I am given a finite set of orthogonal matrices $T_1,...,T_m\in\mathrm{O}(n)$, and I wonder how to compute a basis of an invariant subspace, i.e. a subspace $V\subseteq\Bbb R^n$ so that for all $i\in\{1,...,m\}$ we have
$$v\in V\;\implies\; T_iv\in V.$$
Notes
- I am looking for an algorithm to do this computationally!
- Actually, the orthogonal matrices are given to me via a (reducible) linear representation $\rho:G\to\mathrm{GL}(n,\Bbb R)$ of a finit group $G$. So the algorithm might use that the matrices form a matrix group. Especially, I am given $\rho$ as a black box function and $G$ by some generators.
- It would be especially nice if the invariant subspace would be minimal, but as long as it is proper and non-zero I can live with that.
From $n = 5$, the subgroups of $O(n)$ may be very complicated.
Firstly, we can have a look on the common invariant subspaces of $2$ matrices $A,B\in M_n$ where $A$ has simple eigenvalues; yet, the known algorithm (cf. M. Tsatsomeros or A. Georges-K.D. Ikramov) has exponential complexity and works only until $n=12$.
Here you know a generator of $G$ that is constituted with permutations $\sigma$ (if I correctly understand). Then it "suffices" to know how to obtain the invariant spaces of such a permutation matrix $A=[a_{i,j}]$ where $a_{\sigma(i),i}=1$. We can decompose $\sigma=c_1\circ\cdots\circ\sigma_k$ in disjoint cycles (with the cycles of length $1$). Then $\mathbb{R}^n=U_1\oplus\cdots\oplus U_k$ where $U_i$ is generated by the vectors of the canonical basis of indices $support(c_i)$ and, of course, is invariant; moreover $\chi_{A|_{U_i}}=x^l_i-1 $ (characteristic polynomial) where $l_i$ is the length of $c_i$. The eigenvalues of $A_{|U_i}$ are simple; so the invariant (real) subspaces of $A_{|U_i}$ are those generated by the eigenvectors associated to any subset $W$ of $Roots(x^l_i-1)$ under the condition that if $\lambda\in W$, then $\overline{\lambda}\in W$.

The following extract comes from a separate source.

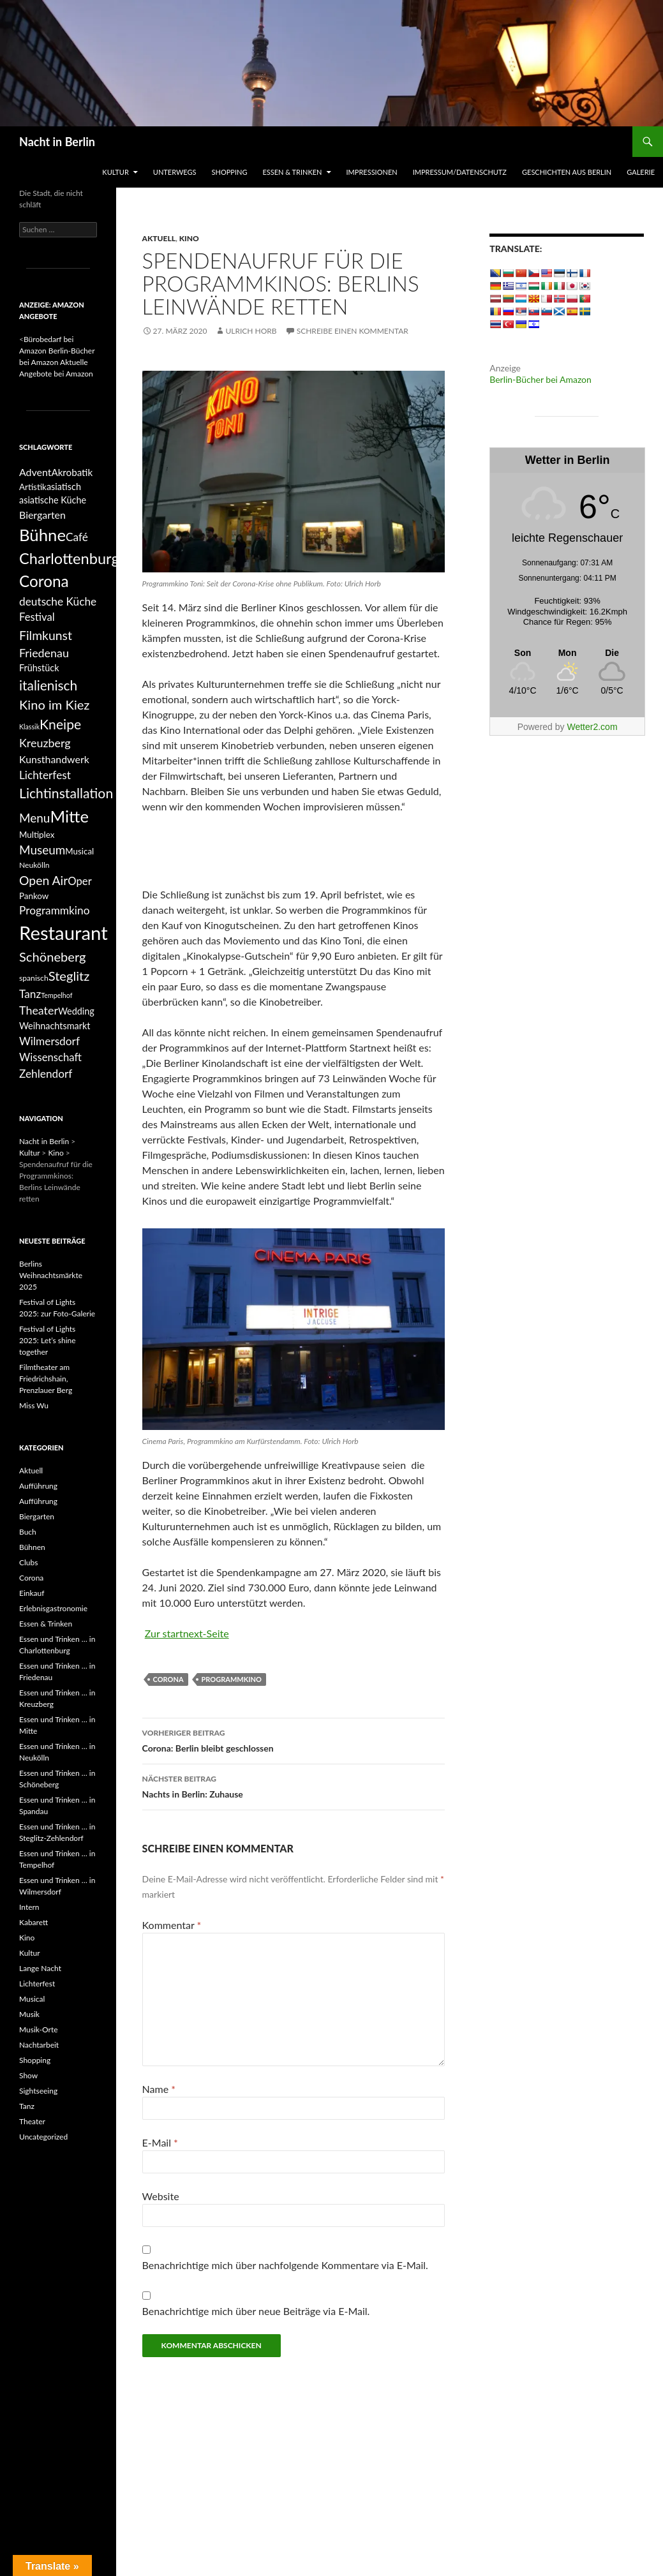  I want to click on Geschichten aus Berlin, so click(566, 172).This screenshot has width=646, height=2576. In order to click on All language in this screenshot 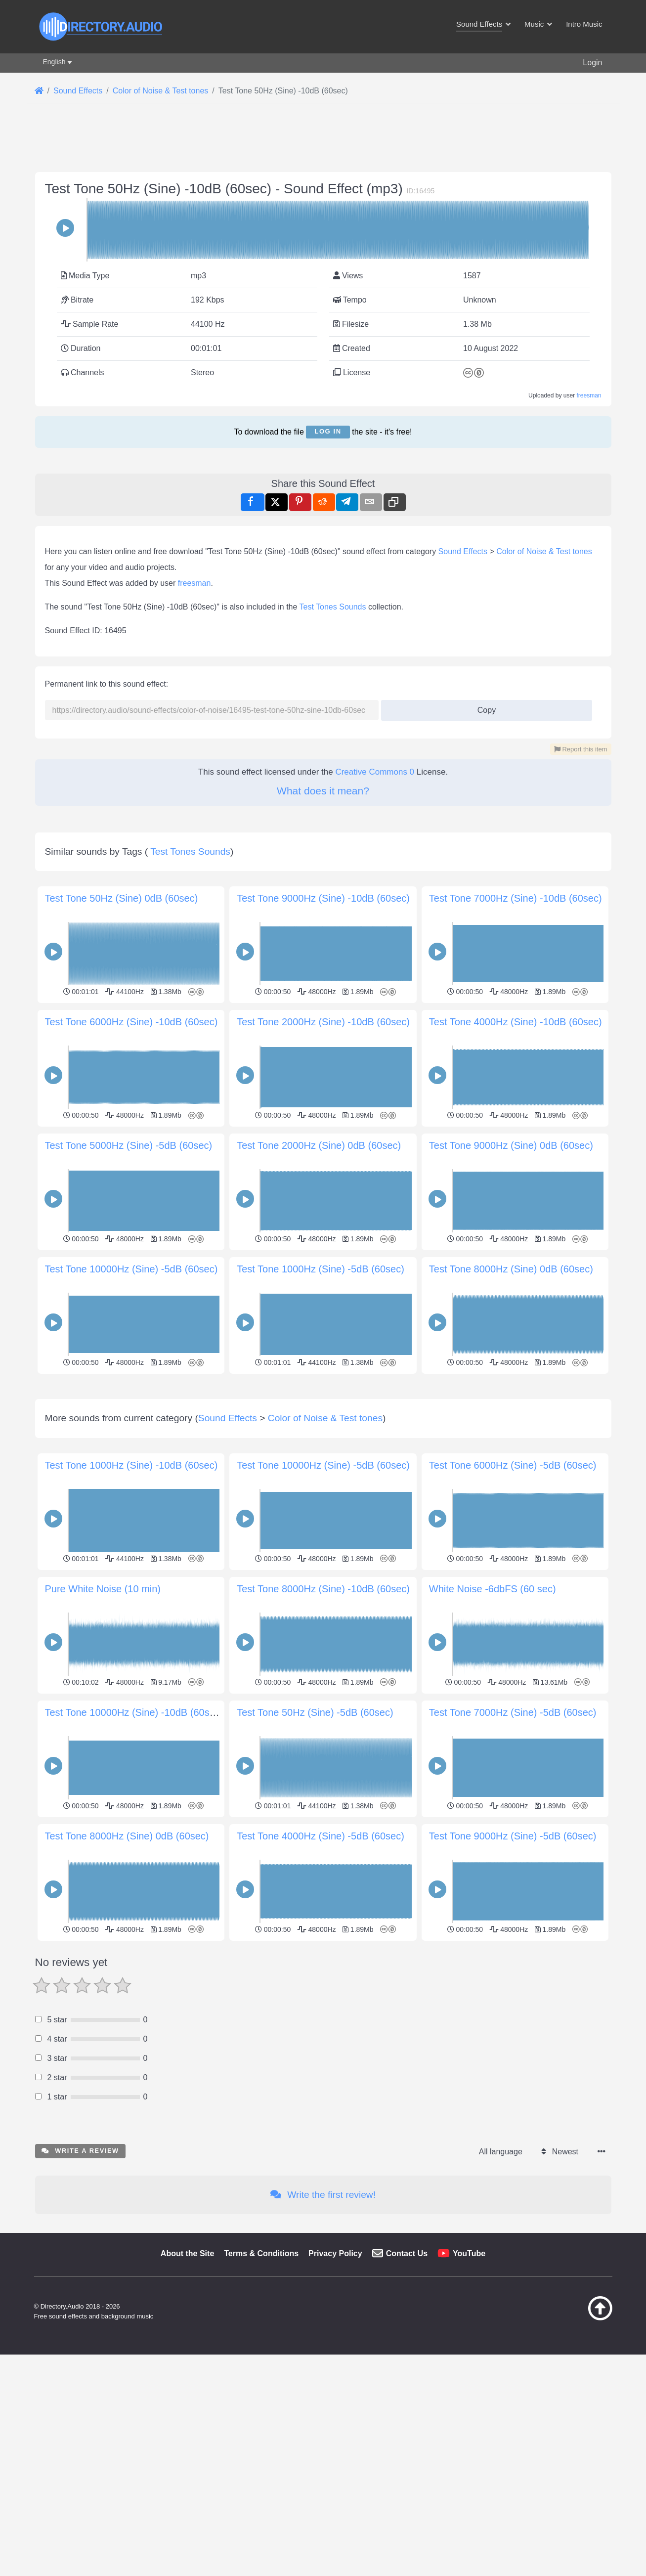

Among the invariant subspaces of $A$, there are the direct sums of the above susbspaces; unfortunately we don't obtain the entire set of invariant subspaces of $A$ (except if $k=1$; in particular, the first thing to do is to verify if some generator is a cycle; if yes, then the problem is solved because this generator has only a finite number of invariant spaces). Indeed, there are $2$ problems:
Firstly, the eigenvalue $1$ is common to each $i\leq k$. Then if $k>1$, then there are an infinity of invariant spaces.
Secondly, there may exist other common factors between some of the $\chi_{A|_{U_i}}$ (for example, if $2$ cycles have same length).